I installed Debian directly but I like your way of using QEMU much better. Good article.
John
2012/08/21
curiously I can boot to recovery in qemu but any attempt to run off a stick meets with failure to even find the bootloader. 😦
Balau
2012/08/21
I don’t know, maybe the PC does not support USB flash stick boot but only boot from external hard disk connected to USB.
You could try the same stick on a different PC.
The Dude
2012/11/10
Is there a way to make the encryption deniable ?
Balau
2012/11/10
I don’t know much about creating plausibly deniable data.
As it is now it’s absolutely clear that there’s an encrypted volume on the USB flash: Linux points to it and LUKS has a readable header.
I would say one way could be to partition only 90% of the drive in the way that I described, and in the remaining 10% you create a hidden volume somehow (I don’t know how, maybe Truecrypt is able to do it?), and then once Linux boots completely you mount it. But I suppose it can’t be deniable if in the history of command lines/log messages the “mount” procedure can be found…
Sam
2012/11/26
Balau, a security point. I hope we can take it constructively.
This set-up is in no way “resilient to ‘evil maid’ attacks.”
The original attack:
1. Modifying your boot sector. (mechanism)
2. Keylogging your passphrase on boot-up. (purpose)
In this case, everything is even easier!
1. Windows malware does this for you, when you plug your stick in with Windows on.

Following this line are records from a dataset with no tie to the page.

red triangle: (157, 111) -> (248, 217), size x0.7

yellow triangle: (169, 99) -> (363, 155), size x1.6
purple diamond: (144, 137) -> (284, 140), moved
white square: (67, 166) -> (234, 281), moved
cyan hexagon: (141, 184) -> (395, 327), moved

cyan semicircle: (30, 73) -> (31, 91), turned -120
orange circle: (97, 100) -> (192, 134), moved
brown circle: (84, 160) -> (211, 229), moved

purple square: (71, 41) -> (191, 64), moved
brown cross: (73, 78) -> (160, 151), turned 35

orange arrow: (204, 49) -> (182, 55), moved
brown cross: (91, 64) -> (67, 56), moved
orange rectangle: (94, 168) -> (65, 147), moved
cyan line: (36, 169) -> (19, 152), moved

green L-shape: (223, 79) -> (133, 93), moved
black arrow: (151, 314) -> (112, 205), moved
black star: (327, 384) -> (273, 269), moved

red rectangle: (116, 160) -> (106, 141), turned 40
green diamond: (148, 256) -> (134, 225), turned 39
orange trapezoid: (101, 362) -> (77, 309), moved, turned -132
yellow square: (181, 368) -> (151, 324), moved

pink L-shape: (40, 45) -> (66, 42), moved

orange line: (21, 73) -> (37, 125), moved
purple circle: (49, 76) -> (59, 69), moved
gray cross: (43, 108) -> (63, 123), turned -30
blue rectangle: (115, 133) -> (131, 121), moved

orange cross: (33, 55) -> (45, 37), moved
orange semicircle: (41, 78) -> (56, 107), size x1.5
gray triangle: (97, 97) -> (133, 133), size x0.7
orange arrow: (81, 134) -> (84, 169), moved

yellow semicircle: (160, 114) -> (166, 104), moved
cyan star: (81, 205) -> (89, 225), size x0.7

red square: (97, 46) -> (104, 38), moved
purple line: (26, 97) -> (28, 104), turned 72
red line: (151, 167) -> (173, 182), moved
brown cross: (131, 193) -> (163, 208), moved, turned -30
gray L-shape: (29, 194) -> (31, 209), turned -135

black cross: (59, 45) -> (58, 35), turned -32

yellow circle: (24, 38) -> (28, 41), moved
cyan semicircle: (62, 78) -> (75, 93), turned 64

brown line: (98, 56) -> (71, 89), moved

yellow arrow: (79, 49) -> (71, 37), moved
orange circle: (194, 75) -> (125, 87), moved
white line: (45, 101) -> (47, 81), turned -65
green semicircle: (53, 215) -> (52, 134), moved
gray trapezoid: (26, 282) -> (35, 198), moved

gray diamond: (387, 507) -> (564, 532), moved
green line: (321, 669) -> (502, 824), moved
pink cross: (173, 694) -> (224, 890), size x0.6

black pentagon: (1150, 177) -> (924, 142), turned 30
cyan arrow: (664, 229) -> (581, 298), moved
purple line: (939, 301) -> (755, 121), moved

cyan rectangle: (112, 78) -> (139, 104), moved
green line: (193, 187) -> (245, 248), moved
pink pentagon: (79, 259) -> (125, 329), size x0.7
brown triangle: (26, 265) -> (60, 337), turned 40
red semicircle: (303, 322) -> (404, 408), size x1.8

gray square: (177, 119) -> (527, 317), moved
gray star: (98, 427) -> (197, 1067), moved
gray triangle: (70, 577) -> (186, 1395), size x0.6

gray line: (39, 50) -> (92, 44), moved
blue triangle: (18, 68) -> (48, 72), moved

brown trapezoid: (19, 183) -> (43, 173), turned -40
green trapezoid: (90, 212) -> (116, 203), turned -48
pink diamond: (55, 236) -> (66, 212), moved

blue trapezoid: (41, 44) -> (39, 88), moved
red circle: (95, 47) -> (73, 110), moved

2. …and for any machine that has a hardware keylogger already (or a decent security camera pointed in your direction), (1) is even redundant.
Plugging into unknown machines is always a hazard, and doing so with Windows on, moreso. Conventional evil maid requires personal attention; in this case, all that is required is public malware — hence, the “military-grade secrets” objection is weakened. One could use a separate stick for windows. Even then…
Balau
2012/11/27
Hi Sam,
I agree that I did not use a rigorous wording for that consideration. “Resilient” means a very specific thing that is different from what I wanted to say. I believe a correct wording should be “it protects against some evil-maid attacks”. I’m gonna correct it.
The attack in Schneier’s post doesn’t work with my setup because the BIOS does not execute the hard disk bootloader, but directly the one on the USB key that I have on my persona.
But I agree with you that it surely does not protect against hardware keyloggers, so the “some” word is necessary in my post. I might also imagine attacks targeting the BIOS…
That said, with just a hardware keylogger or a security camera they can steal my passphrase, but in order to steal my data they also need the USB key or a dump of it.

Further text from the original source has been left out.